Modern bir Medusa örneği olan Kill Bill’in ana karakteri Beatrix Kiddo, akıl hocası ve sevgilisi Bill tarafından kurulan Ölümcül Engerek Suikast Takımı’nda uluslararası kiralık katil olarak çalışmaktadır. Herkesin farklı bir yılan türünden adını aldığı takımda Bill kendine yılan oynatıcısı adını seçmiş, Beatrix’e de yılanların en öldürücüsü olan Kara Mamba lakabını bahşetmiştir. Hamile olduğunu öğrenip kendine yeni bir hayat kurmaya çalışan Beatrix; düğün gününde vurulur, karnındaki bebeği alınır ve kilisede bulunan tüm yakınları öldürülür. Ancak Medusa’nın aksine Beatrix ölümden döner ve bir intikam yolculuğuna çıkar. Uma Thurman ve Quentin Tarantino’nun birlikte yarattığı bu karakter; kadınların hikayelerinin kontrolünü ele alıp yeniden doğmalarına dair zihin açıcı fikirlerle Medusa mitini zenginleştirir.
Beatrix’i dört yıl sonra şok içinde uyandığı hastane yatağında buluruz.
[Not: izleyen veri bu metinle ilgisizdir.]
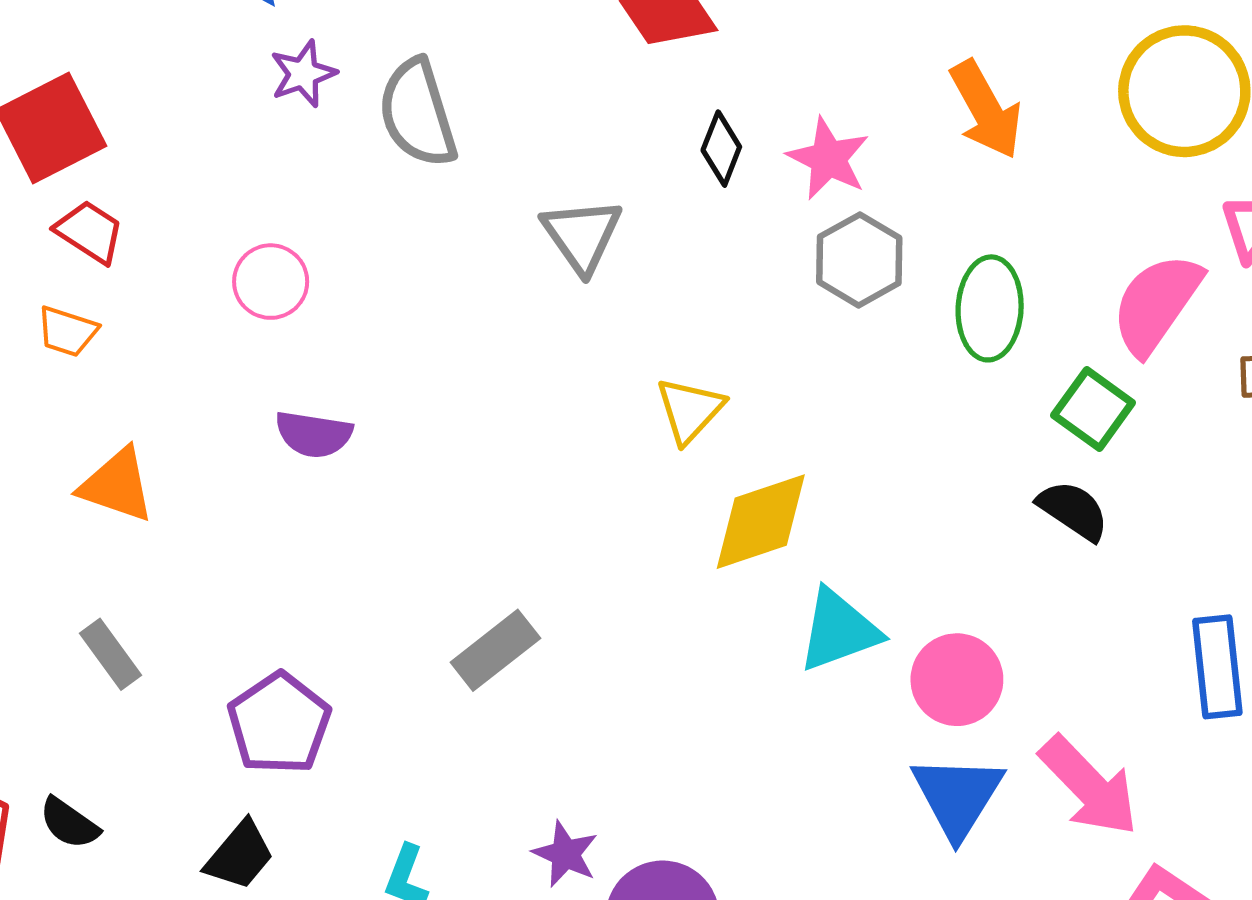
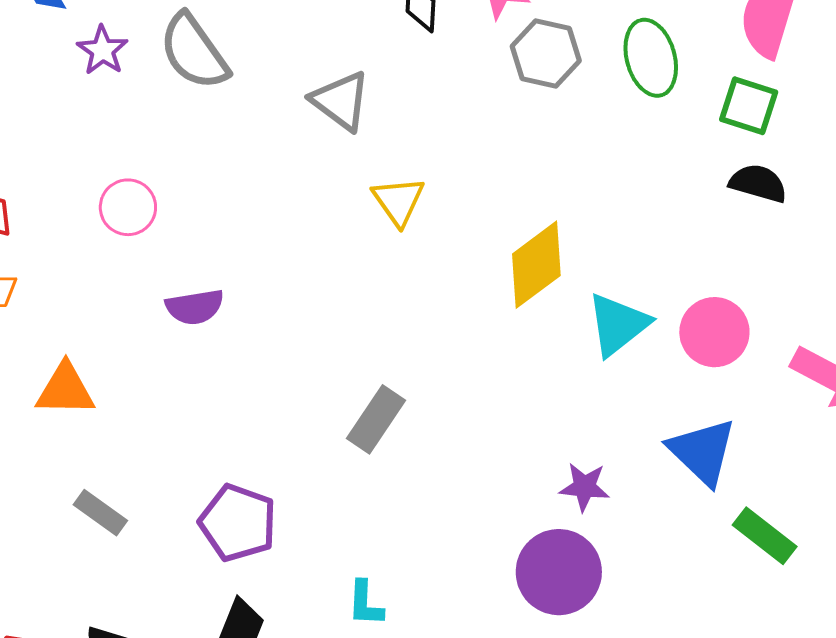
yellow triangle: (690, 410) -> (398, 201), moved
blue triangle: (957, 796) -> (702, 452), moved
purple star: (565, 854) -> (585, 487), moved

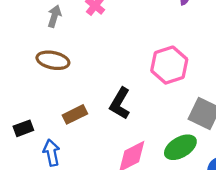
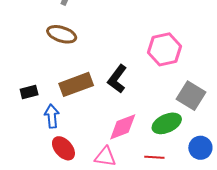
brown rectangle: (75, 114) -> (76, 84), size x1.5

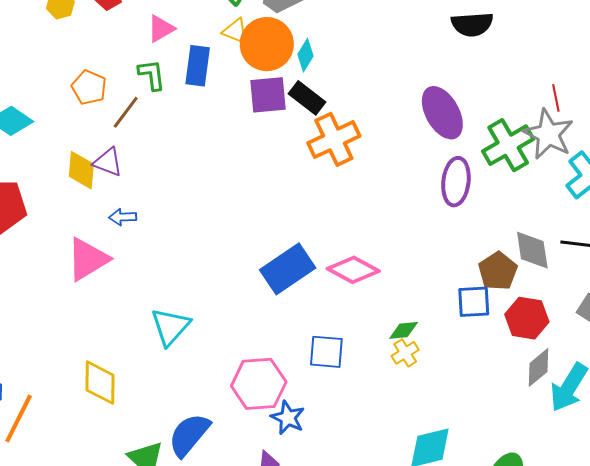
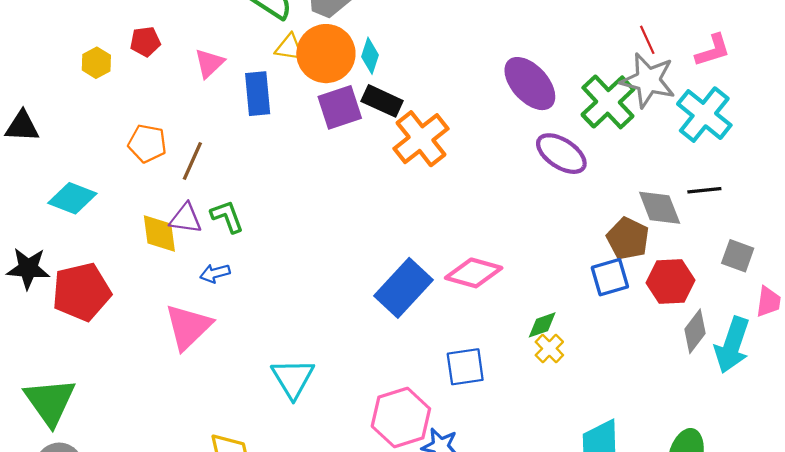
green L-shape: (152, 75) -> (227, 216), moved
purple ellipse: (456, 182) -> (561, 154), turned -51

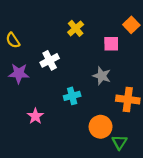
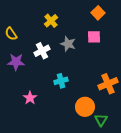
orange square: (131, 25) -> (98, 13), moved
yellow cross: (76, 28) -> (51, 21), moved
gray star: (102, 76) -> (68, 44), moved
orange cross: (128, 100) -> (108, 84), turned -30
Bacakları tutmadığı için sürünerek kendini bir tekerlekli sandalyeye, ardından da bir arabanın arka koltuğuna atar. Zihniyle komut vererek bacaklarını ve ayaklarını hareket ettirmeyi başarıp yola çıkar. Filmin yılan figürüyle ilişkisine bakıldığında koma Medusa’nın taşlaşması, hastaneden çıkış sahnesi de bir yılanın evrimleşme süreci gibi okunabilir. Hareketsiz başladığı sahneye, sürünerek ve ardından yürüyerek devam eden Beatrix, Kara Mamba’yı geride bırakmaya ve yılan kimliğinin ötesine geçmeye hazırdır.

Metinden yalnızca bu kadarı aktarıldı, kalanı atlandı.